↓↓↓

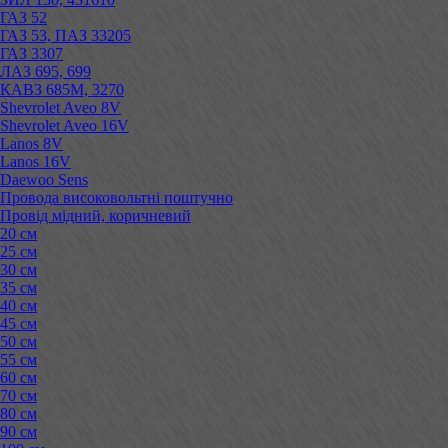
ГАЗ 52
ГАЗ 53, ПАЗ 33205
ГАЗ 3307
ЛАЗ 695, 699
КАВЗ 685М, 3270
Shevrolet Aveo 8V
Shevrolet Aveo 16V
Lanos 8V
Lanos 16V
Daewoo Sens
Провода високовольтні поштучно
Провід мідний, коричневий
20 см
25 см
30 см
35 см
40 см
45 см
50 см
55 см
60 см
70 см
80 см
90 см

↑↑↑
↓↓↓

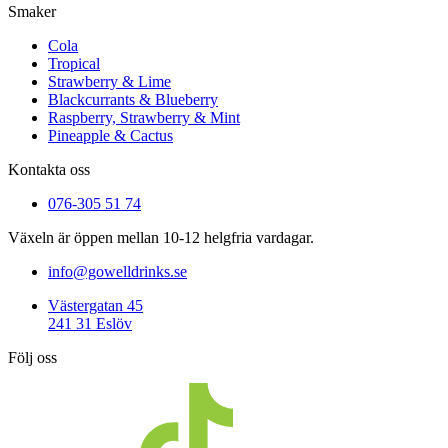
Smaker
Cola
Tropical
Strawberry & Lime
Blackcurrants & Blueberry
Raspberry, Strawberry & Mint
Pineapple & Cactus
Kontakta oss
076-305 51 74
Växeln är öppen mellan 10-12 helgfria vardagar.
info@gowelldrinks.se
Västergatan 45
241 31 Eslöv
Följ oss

↑↑↑

Exercise aim |
Return, from the data, each line that has the word "Strawberry" in it.

Exercise answer |
Strawberry & Lime
Raspberry, Strawberry & Mint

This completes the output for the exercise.